Roman Parykin

Software development, distributed systems, & natural language processing

Ruby Symbol#to_proc is a lambadass

Aug 12, 2013

It all started with the addition of the to_proc method to the Symbol class, which is admittedly easy to use and looks great. Instead of writing

irb > [Object, Kernel, Class].map {|cls| cls.name }
=> ["Object", "Kernel", "Class"]

it can be written as

irb > [Object, Kernel, Class].map(&:name)
=> ["Object", "Kernel", "Class"]

And what it does is simply call the to_proc method on the symbol :name (which returns a Proc), and then convert the proc to a block with the & operator (because map takes a block, not a proc).

A naive implementation of the Symbol#to_proc could look like this:

class Symbol
  def to_proc
    Proc.new {|obj, *args| obj.send(self, *args) }
  end
end

After fixing cases with arrays and possibly monkey-patched send method, you might end up with something like this:

class Symbol
  def to_proc
    Proc.new {|*args| args.shift.__send__(self, *args) }
  end
end

It’s a well-understood concept with many descriptions available on the Internet. To understand why the Symbol#to_proc is a lambadass (and what it means), let’s move on to the different kinds of Ruby Procs.

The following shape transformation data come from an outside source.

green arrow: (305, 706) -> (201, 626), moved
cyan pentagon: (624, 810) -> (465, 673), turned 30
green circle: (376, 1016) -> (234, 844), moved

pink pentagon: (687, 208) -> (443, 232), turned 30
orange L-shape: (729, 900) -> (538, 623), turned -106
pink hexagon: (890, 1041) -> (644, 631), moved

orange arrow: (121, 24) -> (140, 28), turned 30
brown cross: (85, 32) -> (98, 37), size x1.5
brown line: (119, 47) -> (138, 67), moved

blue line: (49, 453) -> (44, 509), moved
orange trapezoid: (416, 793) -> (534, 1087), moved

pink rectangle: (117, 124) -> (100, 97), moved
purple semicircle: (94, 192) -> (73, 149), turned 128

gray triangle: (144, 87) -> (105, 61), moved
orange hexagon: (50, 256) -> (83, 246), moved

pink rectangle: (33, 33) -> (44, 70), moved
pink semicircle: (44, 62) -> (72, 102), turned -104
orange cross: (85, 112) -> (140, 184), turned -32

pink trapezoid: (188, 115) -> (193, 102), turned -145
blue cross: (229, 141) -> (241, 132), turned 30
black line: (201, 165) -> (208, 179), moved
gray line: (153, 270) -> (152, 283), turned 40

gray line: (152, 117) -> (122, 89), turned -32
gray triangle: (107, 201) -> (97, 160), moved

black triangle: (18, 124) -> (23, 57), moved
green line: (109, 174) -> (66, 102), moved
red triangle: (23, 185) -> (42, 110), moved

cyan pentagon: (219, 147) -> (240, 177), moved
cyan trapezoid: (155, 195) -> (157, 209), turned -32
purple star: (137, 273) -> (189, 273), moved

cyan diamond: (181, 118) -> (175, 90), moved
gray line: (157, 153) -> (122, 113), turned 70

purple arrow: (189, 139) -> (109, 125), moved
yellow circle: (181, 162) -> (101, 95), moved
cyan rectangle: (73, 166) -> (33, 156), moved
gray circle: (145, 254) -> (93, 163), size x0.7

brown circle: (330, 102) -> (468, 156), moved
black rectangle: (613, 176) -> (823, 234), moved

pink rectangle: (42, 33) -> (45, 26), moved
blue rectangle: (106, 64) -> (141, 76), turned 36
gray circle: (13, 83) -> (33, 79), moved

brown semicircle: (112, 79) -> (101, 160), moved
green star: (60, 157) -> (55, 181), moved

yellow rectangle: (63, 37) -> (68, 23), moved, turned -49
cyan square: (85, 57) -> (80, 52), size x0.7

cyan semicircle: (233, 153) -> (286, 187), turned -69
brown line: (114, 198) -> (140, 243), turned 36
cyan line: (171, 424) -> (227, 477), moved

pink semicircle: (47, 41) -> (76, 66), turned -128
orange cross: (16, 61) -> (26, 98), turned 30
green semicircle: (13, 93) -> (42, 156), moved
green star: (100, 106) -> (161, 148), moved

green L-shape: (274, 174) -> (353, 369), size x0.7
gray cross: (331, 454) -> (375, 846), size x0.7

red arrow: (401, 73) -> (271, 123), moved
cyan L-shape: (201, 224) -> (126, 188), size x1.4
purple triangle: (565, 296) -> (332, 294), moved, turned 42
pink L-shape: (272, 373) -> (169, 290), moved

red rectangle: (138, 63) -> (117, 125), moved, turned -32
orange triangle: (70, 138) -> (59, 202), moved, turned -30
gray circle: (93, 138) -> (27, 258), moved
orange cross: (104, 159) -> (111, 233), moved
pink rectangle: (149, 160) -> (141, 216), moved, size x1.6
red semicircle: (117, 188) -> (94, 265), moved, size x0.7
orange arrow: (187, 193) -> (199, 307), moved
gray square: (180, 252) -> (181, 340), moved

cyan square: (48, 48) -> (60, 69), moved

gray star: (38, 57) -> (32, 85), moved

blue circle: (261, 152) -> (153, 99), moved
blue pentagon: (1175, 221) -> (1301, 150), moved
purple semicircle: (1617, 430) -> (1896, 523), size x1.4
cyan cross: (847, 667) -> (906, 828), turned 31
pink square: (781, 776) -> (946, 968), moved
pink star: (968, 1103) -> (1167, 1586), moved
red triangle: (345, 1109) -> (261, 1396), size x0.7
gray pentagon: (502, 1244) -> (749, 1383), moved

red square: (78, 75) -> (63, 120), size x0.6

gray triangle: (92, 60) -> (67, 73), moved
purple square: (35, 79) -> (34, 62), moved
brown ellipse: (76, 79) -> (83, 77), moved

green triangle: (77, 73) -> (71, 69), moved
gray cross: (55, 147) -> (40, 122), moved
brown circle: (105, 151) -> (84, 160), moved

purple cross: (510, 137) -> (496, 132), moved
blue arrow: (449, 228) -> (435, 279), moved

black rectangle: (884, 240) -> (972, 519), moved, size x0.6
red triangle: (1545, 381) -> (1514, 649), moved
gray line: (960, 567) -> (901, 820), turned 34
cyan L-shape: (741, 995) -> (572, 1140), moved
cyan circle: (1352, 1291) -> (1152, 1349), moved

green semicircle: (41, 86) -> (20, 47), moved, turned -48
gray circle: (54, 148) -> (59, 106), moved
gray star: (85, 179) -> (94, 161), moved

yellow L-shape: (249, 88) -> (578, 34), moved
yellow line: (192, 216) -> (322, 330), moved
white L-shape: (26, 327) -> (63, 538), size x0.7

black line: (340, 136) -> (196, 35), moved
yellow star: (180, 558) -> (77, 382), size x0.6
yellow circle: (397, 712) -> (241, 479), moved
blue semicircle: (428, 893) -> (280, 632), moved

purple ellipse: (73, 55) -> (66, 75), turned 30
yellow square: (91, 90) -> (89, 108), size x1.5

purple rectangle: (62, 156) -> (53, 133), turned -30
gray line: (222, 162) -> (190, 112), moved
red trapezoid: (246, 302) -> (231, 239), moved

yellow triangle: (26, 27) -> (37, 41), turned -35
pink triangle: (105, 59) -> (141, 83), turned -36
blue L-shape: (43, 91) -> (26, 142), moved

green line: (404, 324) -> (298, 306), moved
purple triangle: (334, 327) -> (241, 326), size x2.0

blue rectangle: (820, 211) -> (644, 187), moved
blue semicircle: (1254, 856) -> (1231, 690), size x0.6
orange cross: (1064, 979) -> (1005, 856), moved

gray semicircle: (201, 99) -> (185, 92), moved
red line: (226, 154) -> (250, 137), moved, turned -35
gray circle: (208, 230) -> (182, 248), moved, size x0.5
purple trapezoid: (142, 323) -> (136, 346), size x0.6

Different kinds of Ruby Procs

As you may know, there are two kinds of Ruby Procs—procs and lambdas. They differ not only in how they check function arity, but also in their appearance when run in irb:

irb > Proc.new {}
=> #<Proc:0x007f944a090c50@(irb):1>

irb > lambda {}
=> #<Proc:0x007f944a08ac38@(irb):2 (lambda)>

You can see that the (lambda) suffix is displayed for lambdas only, and both of them have something like context (irb):2. However, it turns out that there is a third kind of procs, which I call the lambadass. But first, let’s talk about the lambda scope or context.

Scope

Procs and lambdas (both instances of the Proc class) are closures, just like blocks. The only important thing for us to note is that they are evaluated in the scope where they are defined or created. It means that any block (or proc or lambda) includes a set of bindings (local variables, instance variables, etc.) captured at the moment when it was defined. Simple example demonstrating this in action:

irb > x = 1

irb > def z(x)
irb >   lambda { x }
irb > end

irb > lambda { x }.call
=> 1

irb > z(2).call
=> 2

As any method definition is a new scope gate, the only known binding with the name x inside the method z is the method parameter. To visually grab the context of the defined lambda, consider {} as the constructor (rather than the lambda keyword).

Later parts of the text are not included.